Following their Euro 2016 campaign when they came within touching distance of becoming continental champions, France were one of the contenders for going the distance in Russia but their pulsating win over Argentina in the Round of 16 established them as favourites for the title win. Having laid the groundwork for six years, Didier Deschamps finally converted his pragmatic blueprint into a success story. France possessed an embarrassment of riches when it came to attacking talent in their ranks, yet adopted a conservative approach to locking down the tournament, playing with a dogmatic tenacity which was missing two years ago. Amidst all their resolute rear-guard action and disciplined midfield displays, Deschamps afforded one player complete freedom to cavort about the pitch and it was none other than the 19-year-old Kylian Mbappe.

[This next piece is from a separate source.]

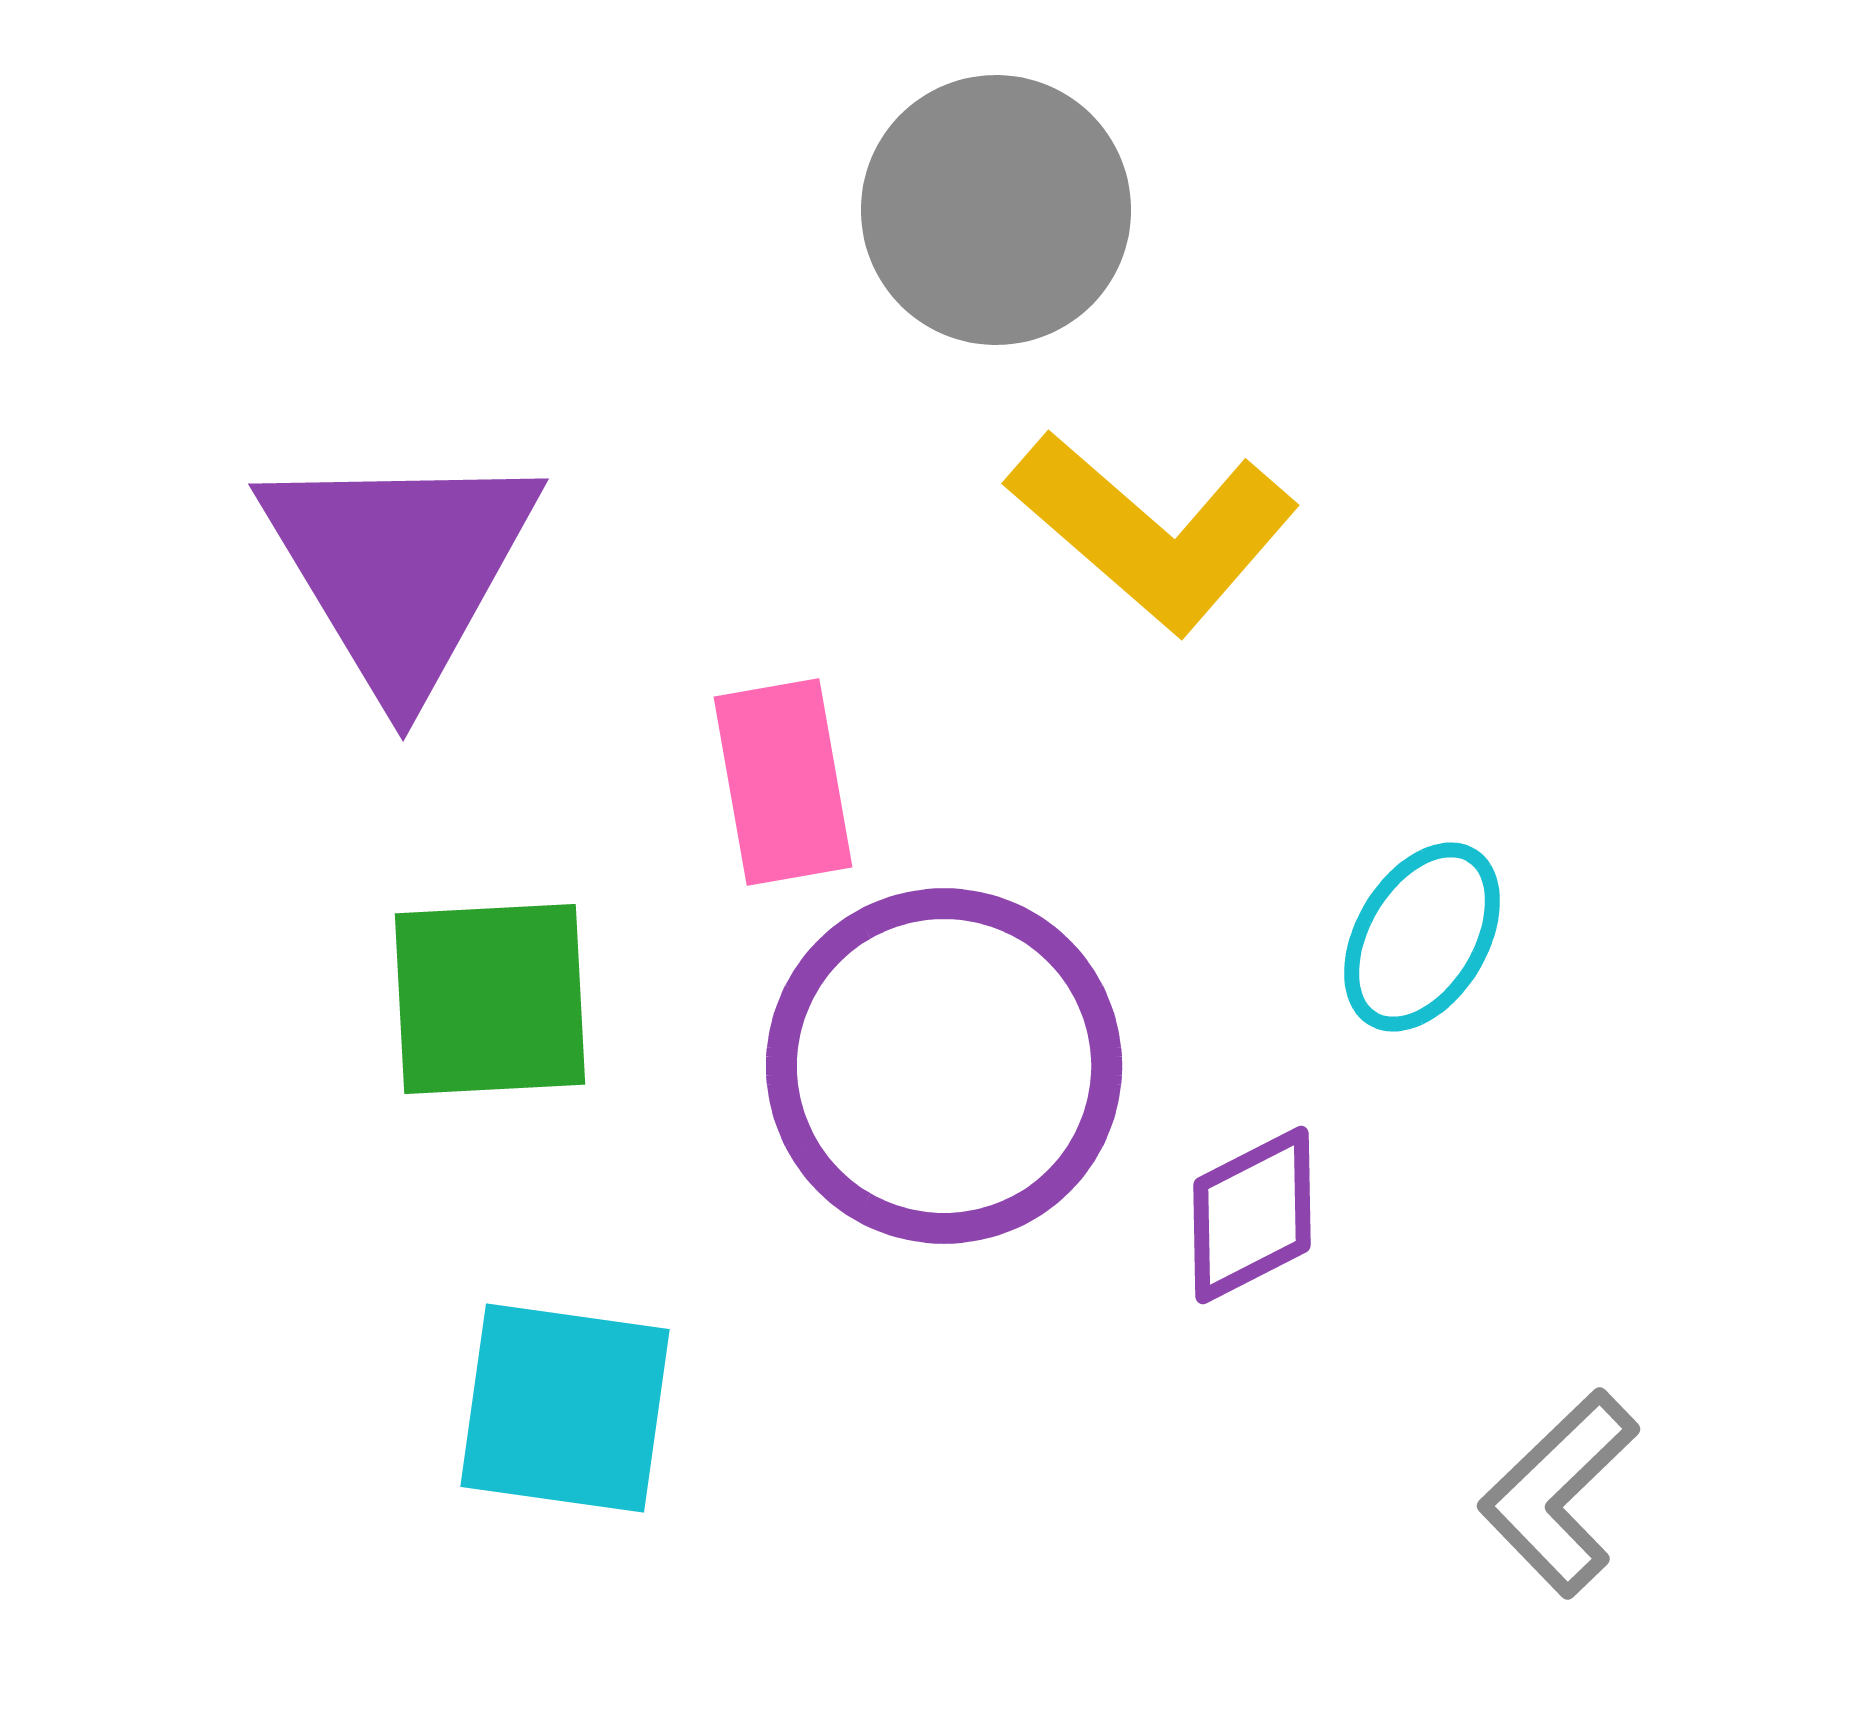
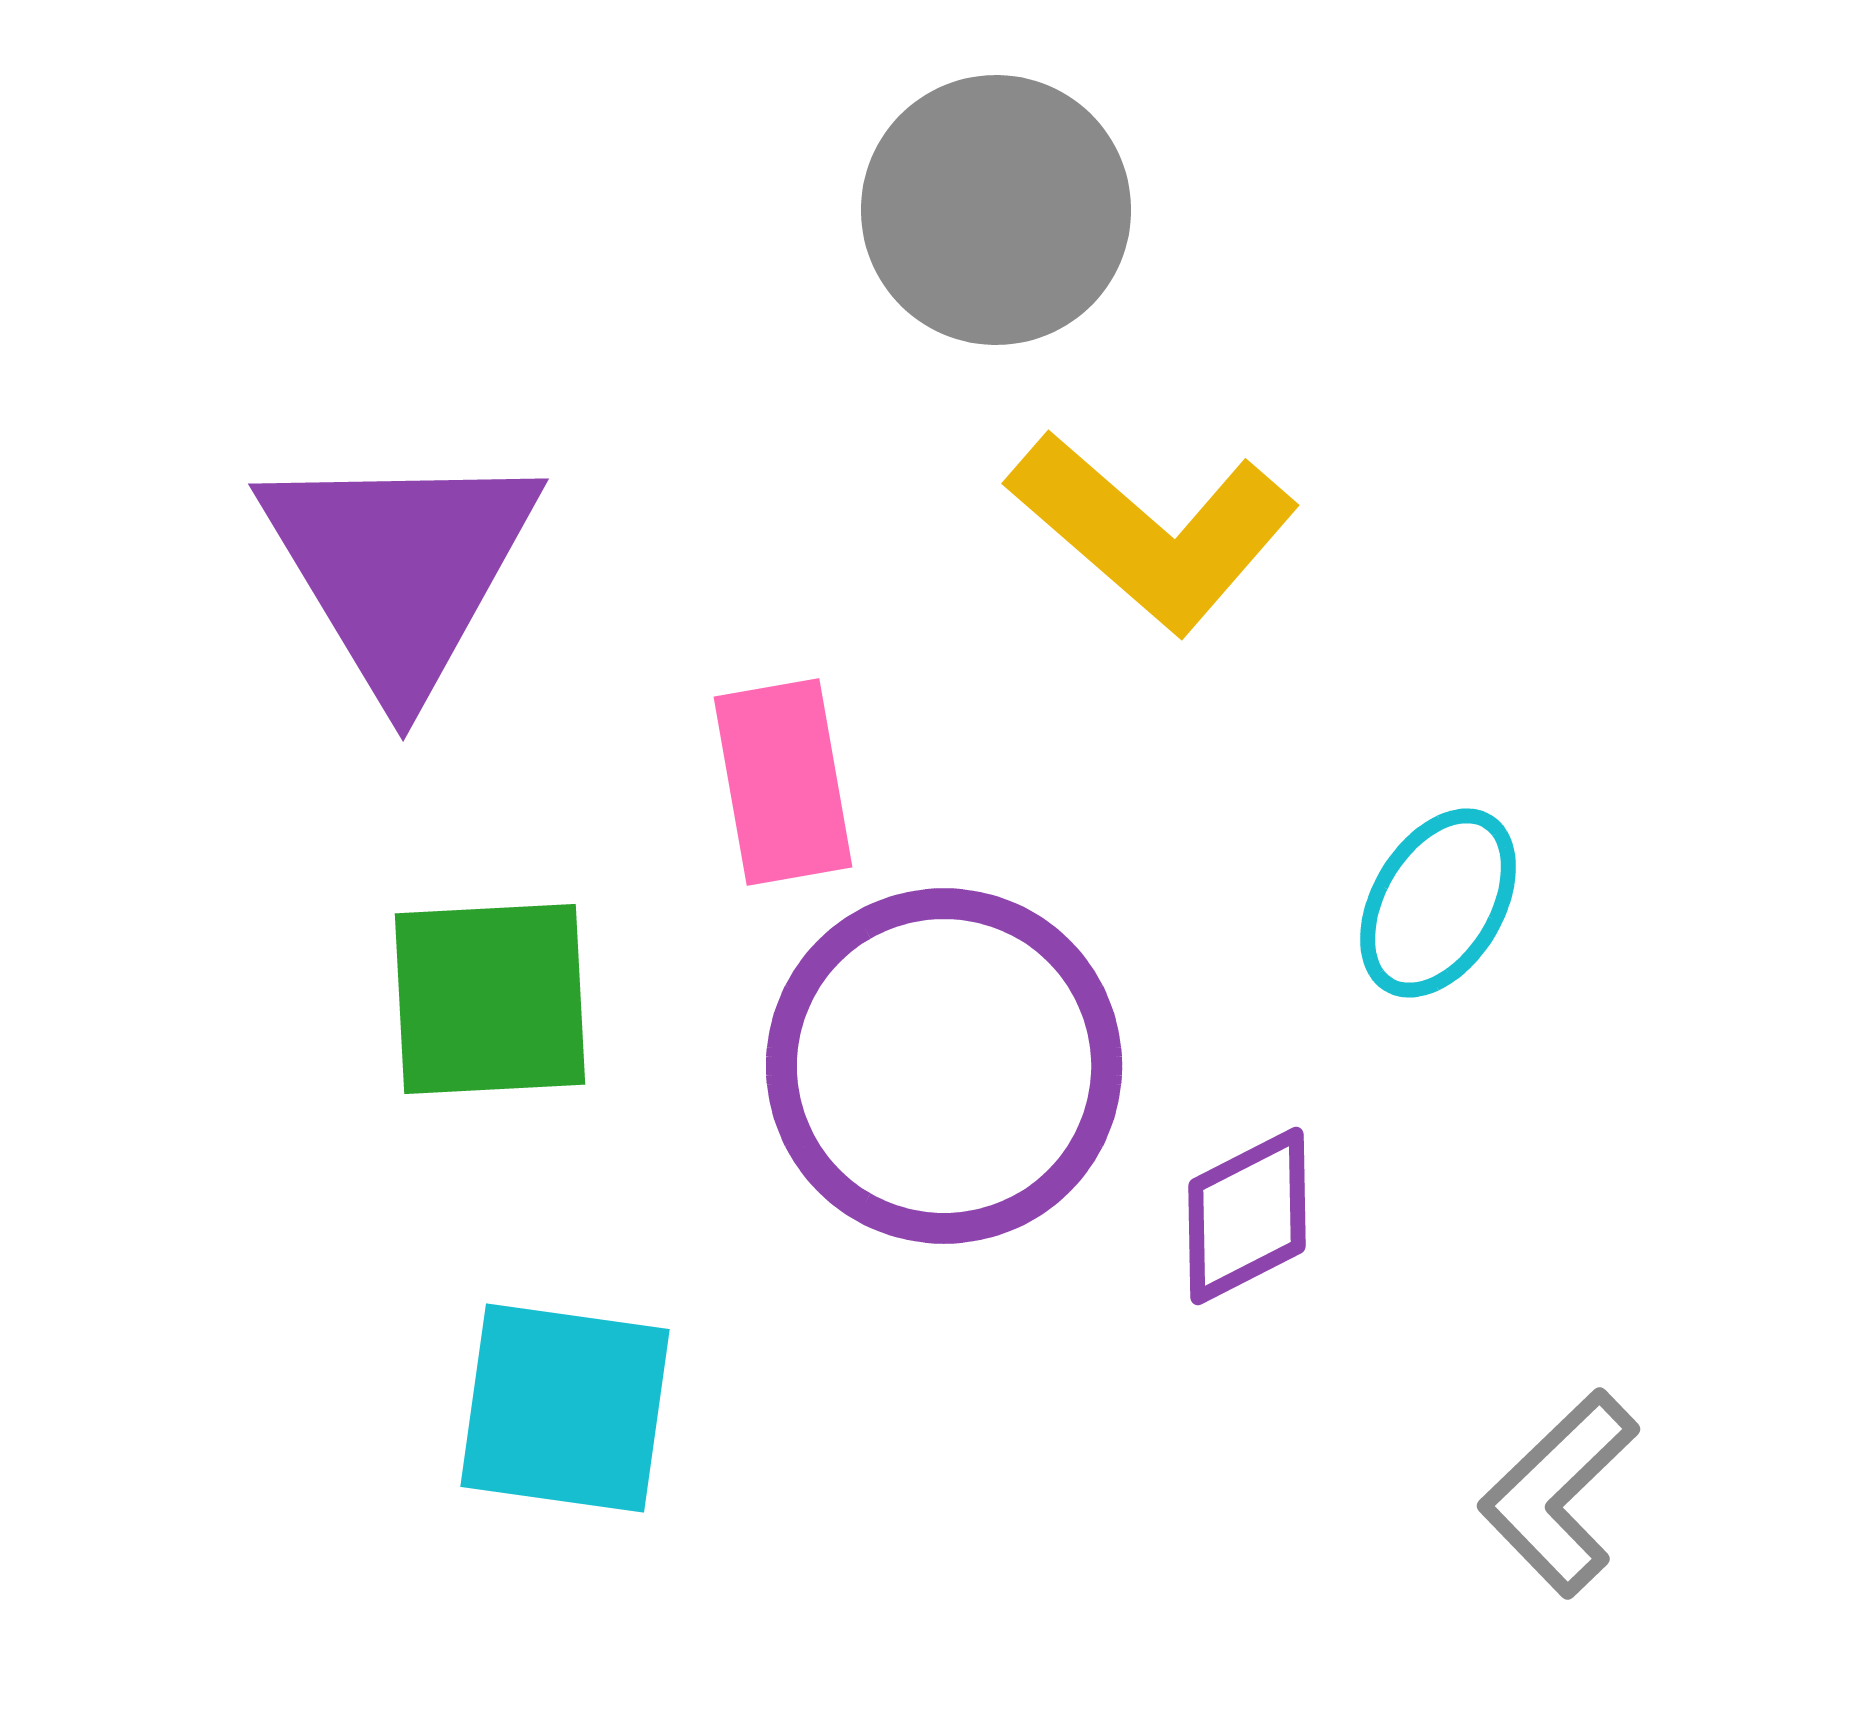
cyan ellipse: moved 16 px right, 34 px up
purple diamond: moved 5 px left, 1 px down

Nicknamed Donatello by his Paris Saint-Germain teammates, Mbappe had already equalled Pele’s record when his brace against Argentina helped France through to the quarter-finals, but he showcased an even more nuanced display against Croatia in the finals – creating France’s third and scoring their fourth of the night.
That Mbappe is already an elite forward is a well-established fact; after all, the youngster has already led two different sides to Ligue 1 titles in successive seasons. The manner in which he lived up to his price tag for Paris Saint-Germain surprised many, but that same self-belief and supreme confidence in his own abilities was on exhibition in Russia – his boldness enhancing his brilliance.
“I don’t like comparing players – Mbappe has to become Mbappe and that is all. But my word, he is good. Ooh la la! l really like watching him play,” Thierry Henry once said about the teenage sensation and it would be fair to assume that Mbappe has already built a reputation for himself. Nonpareil players are everywhere, generational talents are rare – ever since Lionel Messi and Cristiano Ronaldo stepped into their 30s, the question which has sprung in everyone’s mind is who will be taking the mantle of grandeur from those two. There have been a few contenders like Neymar, Ousmane Dembele and Eden Hazard but Mbappe is the only one who has managed to shatter the glass ceiling in the truest sense.
A modern centre-forward by all means, contrary to popular belief, Mbappe is not simply a pace merchant who skips past defenders to finish with precision. Instead, the Frenchman’s footballing intelligence is beyond his years, for not only is he an excellent reader of the game, but also has quick decision-making skills. Against Croatia, Pogba had orchestrated the attack which led to France’s third goal, finding Mbappe with an exquisite long ball, but the young forward’s maturity in releasing the ball into a crowded penalty area to keep the goalscoring chance alive was equally significant.
Mbappe had started on the right flank against Croatia but drove through the inside channel as the match progressed. He was finally rewarded for his perseverance with a stunning goal from outside the eighteen-yard box – France’s final one for the night. His goal would definitely make the highlight reel, but it was his movement during a saved effort by Danijel Subasic which underlined his technical prowess. At the onset of the second half, when Croatia had switched on their steamroller mode to get back into the game, Mbappe cleverly ran behind the Croatian defence, outmuscling Domagoj Vida to seize a long ball and registered a decent shot even though he was off-balance. Subasic’s excellent keeping had ruined the chance for France, but Mbappe had already arrived to the party.
“For a long time, I’ve thought that Mbappe must be the forward for France. It’s sure because it’s his best position. He can play well on the right or the left, but the boy is a centre forward and must be France’s spearhead for the next ten or fifteen years. He’s a No 9. He’s our Michel Platini, our Zinedine Zidane. He’s the player for our future. So he must be allowed to learn and mature in this position,” former France footballer Christophe Dugarry had opined sometime back. Mbappe, it seems, has already matured and unlike Messi or Cristiano Ronaldo, will not have to answer the question of whether he is capable of winning the biggest prize in world football.
Following the glorious first decade of the twenty-first century when the likes of Ronaldo de Lima, Raul Gonzalez and Ruud van Nistelrooy pranced around the attacking-third with swan-like fluidity and hawk-like precision, the game has been devoid of centre forwards who have terrorised defenders irrespective of tactical system or opposition, for both his club and his country. Mbappe, cruising at the centre of the beau monde with the world at his feet, is poised to captivate football enthusiasts for years to come, for the sky is the only limit for this stellar striker with a penchant for colossal performances.